Likability seems to have emerged as an important personality trait in the late 19th century, when it became closely associated with male business success. Before this, people liked or disliked one another, of course, but it wasn’t until after the Civil War, when middle-class men began to see virtue and character as essential to personal advancement, that success in business required projecting likability.
Businessmen joined service associations like the Knights of Columbus (founded in 1882) and Rotary International (1905), and male friendship — men being liked, and liking other men — became a key element for attaining civic leadership. Popular authors like Horatio Alger promoted “likability” as a way of making one’s virtue visible, and thus paving the road to prosperity. The shoeshine boy Ragged Dick, the hero of one Alger novel, does good deeds that cause strangers to warm to him and give him a leg up. Describing Dick as “frank and straightforward, manly and self-reliant,” Alger hoped his readers would “like him as I do.”
By the 20th century, the advertising and public relations experts of Madison Avenue specialized in making products likable too, by associating them with figures — the actor Robert Montgomery or the aviator Amelia Earhart, for instance — they believed consumers already had an attachment to. The point was to generate a sense of connection that felt “real,” even if the consumer might suspect that the feeling of liking the product had been created by a well-orchestrated jingle, billboard or print ad.

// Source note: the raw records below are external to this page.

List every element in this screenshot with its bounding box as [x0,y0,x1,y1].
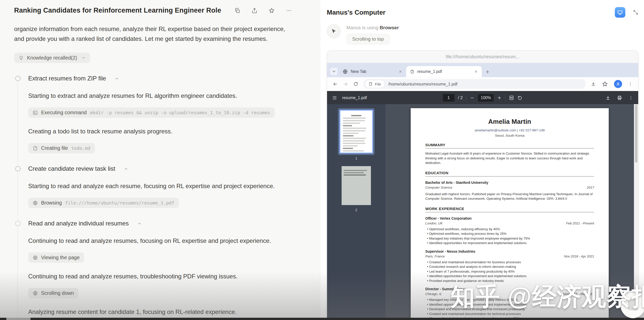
resume-section-heading: SUMMARY [425,143,594,149]
globe-icon [33,200,38,206]
resume-bullet: • Managed key initiatives that improved … [425,236,594,241]
chevron-up-icon[interactable] [137,221,142,226]
task-label: Read and analyze individual resumes [28,220,129,227]
page-number-input[interactable]: 1 [443,94,455,102]
zoom-level[interactable]: 100% [478,94,494,102]
pdf-toolbar: resume_1.pdf 1 / 2 100% [327,91,638,105]
globe-favicon-icon [343,69,348,74]
resume-bullet: • Identified opportunities for improveme… [425,274,594,279]
resume-section: SUMMARYMotivated Legal Assistant with 8 … [425,143,594,165]
globe-icon [33,255,38,260]
action-pill-detail: mkdir -p resumes && unzip -o upload/resu… [90,110,270,115]
new-tab-button[interactable] [485,70,490,74]
computer-badge-icon[interactable] [615,7,625,18]
pdf-thumbnail-page-1[interactable] [339,110,373,154]
pdf-download-icon[interactable] [605,95,610,100]
tab-search-icon[interactable] [330,68,338,75]
browser-tab-new-tab[interactable]: New Tab [339,66,406,77]
tab-label: resume_1.pdf [417,69,471,74]
resume-bullet: • Identified opportunities for improveme… [425,241,594,246]
action-pill[interactable]: Scrolling down [28,288,78,298]
computer-header: Manus's Computer [327,7,638,18]
print-icon[interactable] [617,95,622,100]
bulb-icon [19,55,24,61]
pdf-favicon-icon [410,70,414,74]
status-text: Manus is using Browser [346,25,399,31]
thumbnail-2-label: 2 [355,208,357,212]
thumbnail-line [343,140,364,141]
resume-entry-subtitle: London, UK [425,221,443,225]
tab-close-icon[interactable] [399,70,402,73]
rotate-icon[interactable] [518,96,522,100]
more-icon[interactable] [286,8,292,14]
resume-entry: Supervisor - Nexus IndustriesParis, Fran… [425,249,594,283]
download-icon[interactable] [591,81,596,86]
action-pill[interactable]: Browsingfile:///home/ubuntu/resumes/resu… [28,198,179,208]
window-titlebar: file:///home/ubuntu/resumes/resum... [327,51,638,63]
resume-entry: Bachelor of Arts - Stanford UniversityCo… [425,181,594,201]
chevron-up-icon[interactable] [115,76,119,81]
task-label: Extract resumes from ZIP file [28,75,106,82]
page-title: Ranking Candidates for Reinforcement Lea… [14,7,221,14]
back-icon[interactable] [333,81,338,87]
current-action-pill[interactable]: Scrolling to top [346,34,390,44]
thumbnail-line [343,143,365,144]
status-text: Continuing to read and analyze resumes, … [28,272,304,281]
action-pill[interactable]: Executing commandmkdir -p resumes && unz… [28,107,275,118]
resume-entry-date: 2017 [587,186,594,189]
chevron-down-icon [81,56,86,60]
menu-kebab-icon[interactable] [628,82,633,86]
file-scheme-chip[interactable]: File [365,80,385,88]
status-tool: Browser [380,25,399,30]
titlebar-url: file:///home/ubuntu/resumes/resum... [446,54,519,60]
task-item[interactable]: Create candidate review task list [14,165,306,172]
chevron-up-icon[interactable] [124,167,128,171]
tab-label: New Tab [351,69,396,74]
share-icon[interactable] [251,8,257,14]
url-input[interactable]: File /home/ubuntu/resumes/resume_1.pdf [363,79,586,89]
copy-icon[interactable] [234,8,240,14]
action-pill-detail: file:///home/ubuntu/resumes/resume_1.pdf [65,200,174,206]
star-icon[interactable] [269,8,275,14]
thumbnail-line [343,123,360,124]
resume-location: Seoul, South Korea [425,134,594,137]
tab-close-icon[interactable] [474,70,478,73]
resume-bullet: • Conducted research and analysis to inf… [425,265,594,269]
thumbnail-line [343,135,353,136]
resume-contact: ameliamartin@outlook.com | +82 527-967-1… [425,128,594,132]
thumbnail-line [351,115,361,116]
browser-tab-resume-1-pdf[interactable]: resume_1.pdf [406,66,482,77]
status-text: Starting to extract and analyze resumes … [28,91,304,100]
pdf-more-icon[interactable] [629,96,633,100]
reload-icon[interactable] [353,81,358,86]
thumbnail-line [343,145,358,147]
resume-entry-subtitle: Paris, France [425,254,445,258]
zoom-in-icon[interactable] [497,96,502,100]
cursor-icon [331,28,337,34]
action-pill[interactable]: Creating filetodo.md [28,143,95,153]
expand-icon[interactable] [633,10,638,15]
task-timeline: Extract resumes from ZIP fileStarting to… [14,75,306,320]
task-item[interactable]: Extract resumes from ZIP file [14,75,306,82]
knowledge-recalled-label: Knowledge recalled(2) [27,55,77,61]
knowledge-recalled-pill[interactable]: Knowledge recalled(2) [14,53,90,63]
task-item[interactable]: Read and analyze individual resumes [14,220,306,227]
forward-icon[interactable] [343,81,348,87]
resume-entry-subrow: London, UKFeb 2021 - Present [425,221,594,225]
fit-page-icon[interactable] [509,95,514,100]
resume-name: Amelia Martin [425,118,594,126]
resume-entry-subtitle: Chicago, IL [425,292,442,296]
action-pill-detail: todo.md [71,146,90,151]
resume-bullet-list: • Optimized workflows, reducing efficien… [425,227,594,246]
action-pill[interactable]: Viewing the page [28,252,84,263]
bookmark-icon[interactable] [602,81,608,87]
screenshot-stage: Ranking Candidates for Reinforcement Lea… [0,0,644,320]
zoom-out-icon[interactable] [470,96,474,100]
sidebar-toggle-icon[interactable] [332,95,337,100]
resume-entry-title: Bachelor of Arts - Stanford University [425,181,594,185]
pdf-thumbnail-page-2[interactable] [341,166,371,205]
watermark: 知乎 @经济观察报 [450,280,644,313]
thumbnail-line [343,120,365,121]
profile-icon[interactable] [614,80,622,88]
resume-section-heading: WORK EXPERIENCE [425,207,594,213]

Americans were also taught that being likable was a quality that could be cultivated as a means to get ahead. In 1936, Dale Carnegie’s “How to Win Friends and Influence People” warned that those who tried too hard to be liked would fail: Theodore Roosevelt’s naturally friendly greetings to everyone he passed, regardless of status, Carnegie noted, had made it impossible not to like him, but Henrietta G., now the “best liked” counselor at her office, had been isolated until she learned to stop bragging. (Though looking back, we have to wonder: Would Henry G. have needed to hide his accomplishments?)
As presidential candidates put advertising experts in charge of national campaigns, perhaps it was inevitable that likability would jump explicitly to politics. In 1952, some of the first televised election ads sought to highlight Dwight Eisenhower’s likability. The advertising executive Rosser Reeves put Eisenhower in controlled settings where his optimism, self-confidence, humor and nonpartisanship could be emphasized over his political inexperience and what Reeves viewed as his “inept” speaking style. The animator Roy Disney was commissioned to make a cartoon spot with a catchy jingle: “Ike for President,” the song repeated, cutting to Uncle Sam leading a parade down the streets. “You like Ike, I like Ike, everybody likes Ike,” the chorus sang as Eisenhower’s smiling cartoon face passed.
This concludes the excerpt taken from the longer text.